I read your original diatribe - it arrived in my email. You are simply unable to accept constructive criticism, and you feel it is helpful to post material for critique and then expect readers to telepathically know which parts you are already planning on changing and which parts you are blissfully unaware of the issues. Like all human beings, I am not a telepath, so I provided you feedback on what the issues are, and more importantly, why they are issues.

The "why" part is really the important part, because the people that provide feedback to you can't write the book for you, but they can provide you with perspectives you don't already have, which thoughtful writers can internalize as they write.

As far as alternate realities go, that's super cool. Decide what is different about the reality, and change those things - don't use that detail as a crutch to explain every anachronism and oddity because your audience won't buy it.

My critique of you writing was specific to a few issues and, as you'll find, extremely mild. Go to a real writers' forum and you'll likely get banned the day after you flip out about the feedback you don't like. Writing is hard - you're going to need some maturity and objectivity to get through it.
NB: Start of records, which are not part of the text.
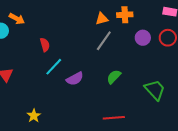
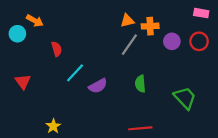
orange cross: (125, 15) -> (150, 26), moved
red semicircle: (45, 45) -> (57, 49), moved
green semicircle: (114, 77) -> (140, 84), turned -49

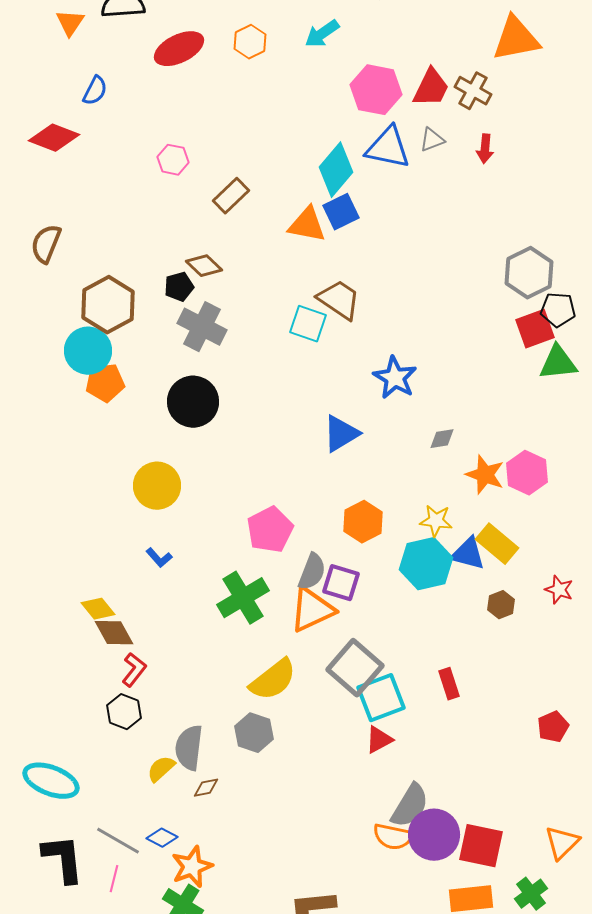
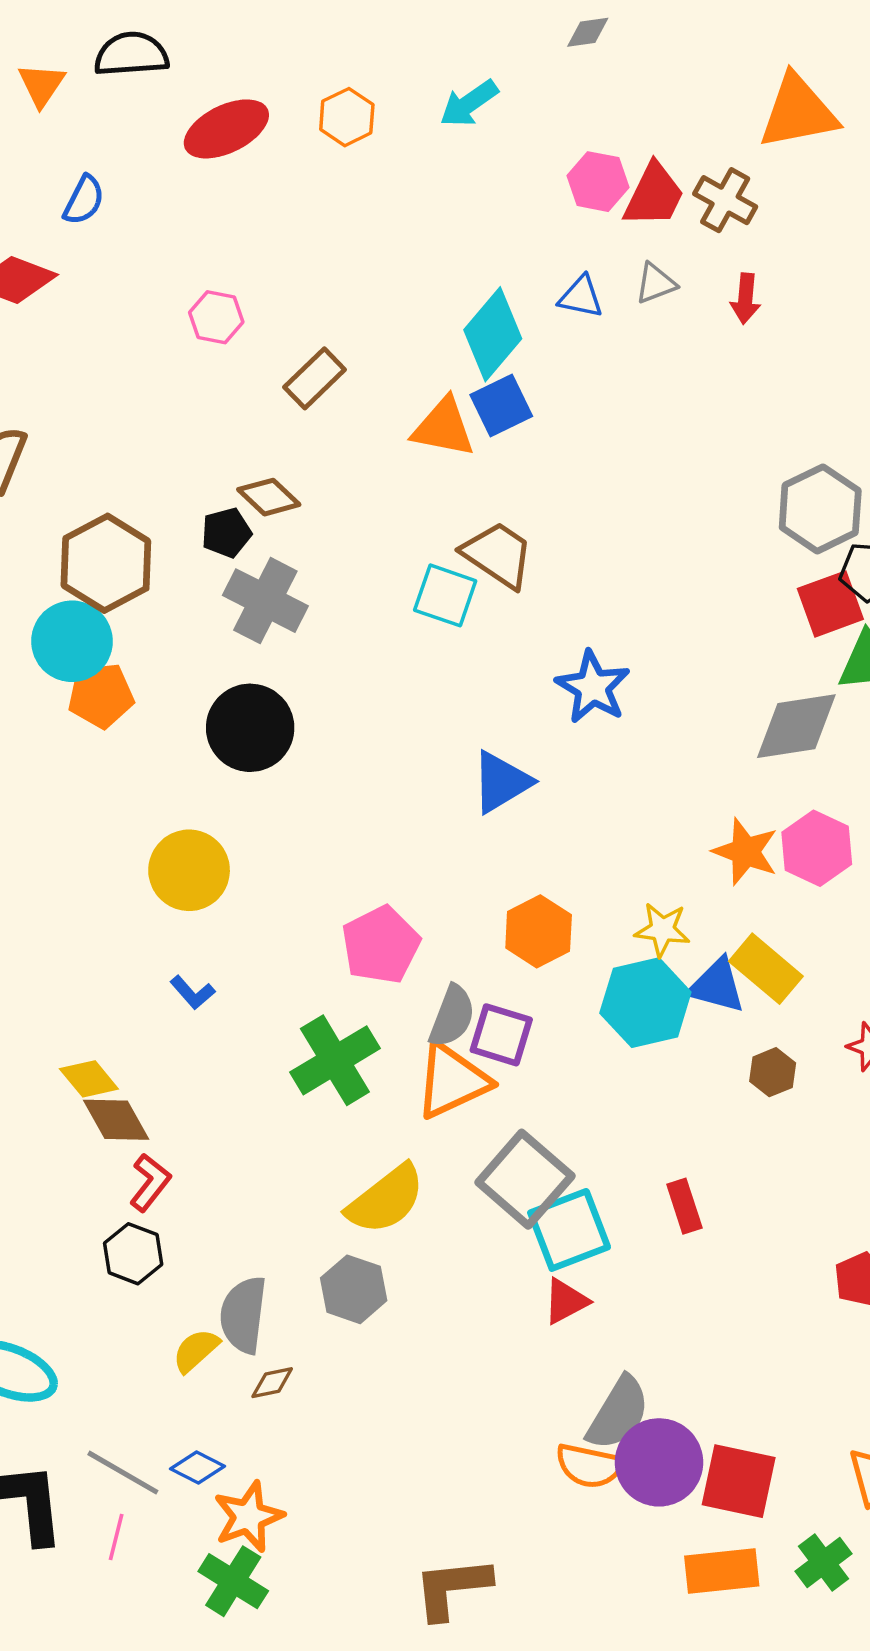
pink hexagon: (376, 90) -> (598, 182), moved, size x0.7
blue triangle: (388, 148) -> (581, 297), size x0.6
gray diamond: (442, 439) -> (796, 726), moved, size x2.0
Anger and defensiveness will not earn support or assistance and are signs that you can't think about what you're doing with a clinical enough eye.

And your expectation that everyone is obligated to offer some empty compliment before moving on to providing you with FREE CONSTRUCTIVE CRITICISM is asinine. You're asking for the favor, not the other way around. Have your mom read it if you need to be paid compliments to tolerate discussion.
Personally, I think you should go with whatever you feel like going with.
Its yer story and yer life.

All I can say, is if it isn't working for you, try something new.
Thing is, only YOU know what you want to get from this.

Try to remember this: Who has your best interest in mind, you or someone else?
Which is why after I posted it and read it, and realized I was being defensive, I deleted it and replaced it with a thank you. Deleting it was me realizing I made a hasty mistake with my knee-jerk reaction of striking back when feeling attacked.